China braced for ‘bumpy ride’ ahead with Trump

By Zhang Xin Source:Global Times Published: 2017/1/20 0:18:39

Analysts urge China to maintain composure toward new president


The sun sets on the West Front of the US Capitol building ahead of inauguration ceremonies for President-elect Donald Trump on Wednesday in Washington, DC. Trump will be sworn in as the 45th US president Friday. Photo: AFP

The sun sets on the West Front of the US Capitol building ahead of inauguration ceremonies for President-elect Donald Trump on Wednesday in Washington, DC. Trump will be sworn in as the 45th US president Friday. Photo: AFP





As an unconventional Donald Trump presidency becomes official on Friday, China is preparing for a bumpy ride ahead in its relations with the US, experts said.

After Trump takes office as the 45th US president, China-US relations will possibly first see a notable decline before experiencing a slight recovery, said Jia Qingguo, dean of the School of International Studies of Peking University.

"Conflict is inevitable; the key is to keep the conflict within a tolerable range and not to impinge on important common interests of the two countries," Jia told the Global Times, adding that China has long been preparing for difficult issues involving China-US bilateral relations.

China is fully prepared to face uncertainties in bilateral relations, both psychologically and economically, said Zhang Mingliang, a professor with the Southeast Asian Institute of Ji'nan University.

With a stable domestic political and social environment thanks to the mature administration of President Xi Jinping, China has gained a lot of experience and economic strength to deal with foreign relations, said Zhang. "The stability of the Chinese government will help the two sides through the adaptation period after the Trump administration kicks off," Zhang said, adding that China is willing to cooperate with the US to form a sound relationship between the world's two biggest economies.

In the face of possible challenges from Trump, Jia said, China should first maintain composure and not rush to make conclusions but observe more.

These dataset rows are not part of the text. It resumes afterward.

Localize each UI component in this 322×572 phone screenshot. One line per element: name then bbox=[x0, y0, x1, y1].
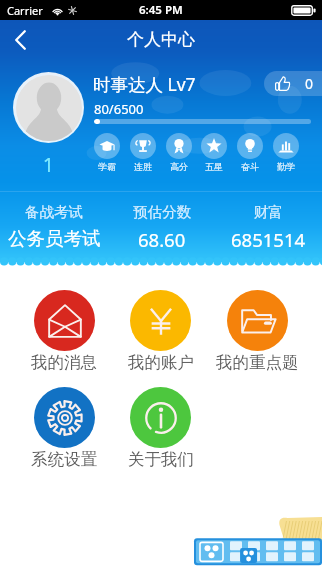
staticText: 1 bbox=[13, 152, 84, 178]
button[interactable]: 学霸 bbox=[94, 133, 120, 177]
button[interactable]: 系统设置 bbox=[16, 387, 112, 470]
button[interactable]: 连胜 bbox=[130, 133, 156, 177]
staticText: 连胜 bbox=[134, 161, 152, 172]
staticText: 高分 bbox=[170, 161, 188, 172]
button[interactable]: 财富 bbox=[215, 192, 322, 262]
staticText: 系统设置 bbox=[31, 449, 97, 470]
button[interactable]: 奋斗 bbox=[237, 133, 263, 177]
staticText: Carrier bbox=[7, 3, 43, 18]
staticText: 我的账户 bbox=[128, 352, 194, 373]
staticText: 68.60 bbox=[138, 227, 186, 252]
staticText: 6851514 bbox=[231, 227, 306, 252]
button[interactable]: Avatar bbox=[13, 72, 84, 143]
button[interactable]: 预估分数 bbox=[108, 192, 215, 262]
staticText: 0 bbox=[305, 74, 314, 93]
button[interactable]: 我的账户 bbox=[112, 290, 209, 373]
staticText: 我的重点题 bbox=[216, 352, 299, 373]
staticText: 备战考试 bbox=[25, 203, 83, 221]
button[interactable]: 我的重点题 bbox=[209, 290, 306, 373]
staticText: 财富 bbox=[254, 203, 283, 221]
staticText: 个人中心 bbox=[127, 29, 195, 50]
staticText: 奋斗 bbox=[241, 161, 259, 172]
button[interactable]: 备战考试 bbox=[0, 192, 108, 262]
staticText: 关于我们 bbox=[128, 449, 194, 470]
staticText: 公务员考试 bbox=[8, 227, 101, 250]
button[interactable]: Back bbox=[0, 20, 40, 60]
button[interactable]: Like bbox=[264, 71, 322, 96]
staticText: 勤学 bbox=[277, 161, 295, 172]
staticText: 学霸 bbox=[98, 161, 116, 172]
staticText: 时事达人 Lv7 bbox=[93, 72, 196, 96]
staticText: 预估分数 bbox=[133, 203, 191, 221]
button[interactable]: 关于我们 bbox=[112, 387, 209, 470]
staticText: 6:45 PM bbox=[139, 2, 183, 18]
staticText: 80/6500 bbox=[94, 100, 144, 118]
button[interactable]: 我的消息 bbox=[16, 290, 112, 373]
staticText: 五星 bbox=[205, 161, 223, 172]
staticText: 我的消息 bbox=[31, 352, 97, 373]
button[interactable] bbox=[94, 119, 311, 124]
button[interactable]: 五星 bbox=[201, 133, 227, 177]
button[interactable]: 高分 bbox=[166, 133, 192, 177]
button[interactable]: 勤学 bbox=[273, 133, 299, 177]
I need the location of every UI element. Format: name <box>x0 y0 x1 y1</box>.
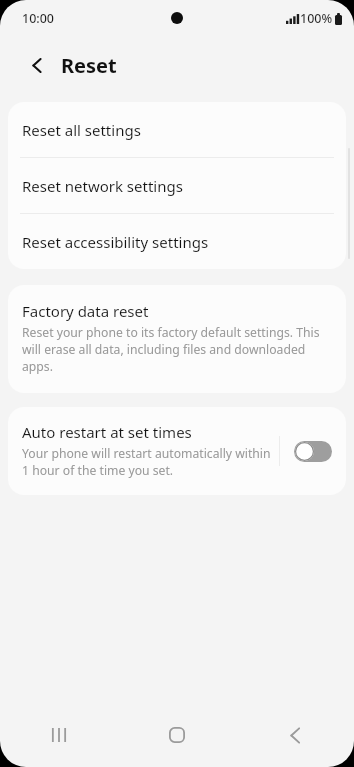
button[interactable]: Reset accessibility settings <box>8 214 346 269</box>
button[interactable]: Auto restart at set times <box>8 407 279 495</box>
staticText: Reset <box>61 52 117 79</box>
staticText: Reset accessibility settings <box>22 232 209 252</box>
button[interactable]: Back <box>236 703 354 767</box>
staticText: Reset all settings <box>22 120 141 140</box>
button[interactable]: Home <box>118 703 236 767</box>
staticText: Factory data reset <box>22 301 149 321</box>
button[interactable]: Recent apps <box>0 703 118 767</box>
button[interactable]: Reset network settings <box>8 158 346 213</box>
staticText: Your phone will restart automatically wi… <box>22 445 271 479</box>
staticText: Reset network settings <box>22 176 183 196</box>
button[interactable]: Auto restart at set times toggle <box>280 425 346 478</box>
staticText: 100% <box>300 10 333 27</box>
staticText: Reset your phone to its factory default … <box>22 324 330 375</box>
staticText: Auto restart at set times <box>22 422 192 442</box>
staticText: 10:00 <box>22 10 55 27</box>
button[interactable]: Back <box>20 48 54 82</box>
button[interactable]: Reset all settings <box>8 102 346 157</box>
button[interactable]: Factory data reset <box>8 285 346 393</box>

In the meantime, China will uphold its bottom line, including the one-China policy and other issues concerning sovereignty and territorial integrity.

President-elect Trump made a protocol-breaking phone call with Taiwan leader Tsai Ing-wen, and also said on Twitter and to the media that "everything is under negotiation including one China." His provocative behavior immediately provoked an outcry from China's Ministry of Foreign Affairs, which stated the one-China policy is the political foundation of bilateral ties and "non-negotiable."

"China is open to improving communication with the US to enhance cooperation in fields where the two sides can work together, and establish a conflict-control mechanism to deal with existing problems," Jia told the Global Times.

The Chinese public has reacted calmly, both online and offline, to Trump's remarks over China, but has followed the political and social scenarios surrounding Trump like a TV drama.

Hot spots

Among all potential hot spots, the Taiwan question will be the most sensitive topic between China and the US, but China will in no way concede or compromise on issues concerning core national interests, experts said.

"Trump may again make unpredictable remarks and actions on the Taiwan question after he takes office, but he will likely choose not to publicly challenge the one-China policy," said Wang Jianmin, a Taiwan-affairs expert with the Chinese Academy of Social Sciences. For decades, the US government has abided by its commitments on the principles of the Three Joint Communiqués between China and the US. So if Trump wants to act as a sophisticated politician rather than an adventurous businessman, he will possibly go back to respect this framework after becoming president, Wang said.

So far China has held a restrained attitude toward Trump, out of respect to his position as US president-elect.

"It will be unwise and unfeasible for Trump to use the Taiwan question as a bargaining chip with China to gain benefits on business and trade," Wang said. Radical actions that challenge the one-China policy will provoke Beijing to respond strongly, including choosing not to cooperate with the US when dealing with significant international affairs.

A deteriorating China-US relationship will impede the world's peace and stability, Wang noted.  "If a trade war breaks out between China and the US, it will also be catastrophic for the US."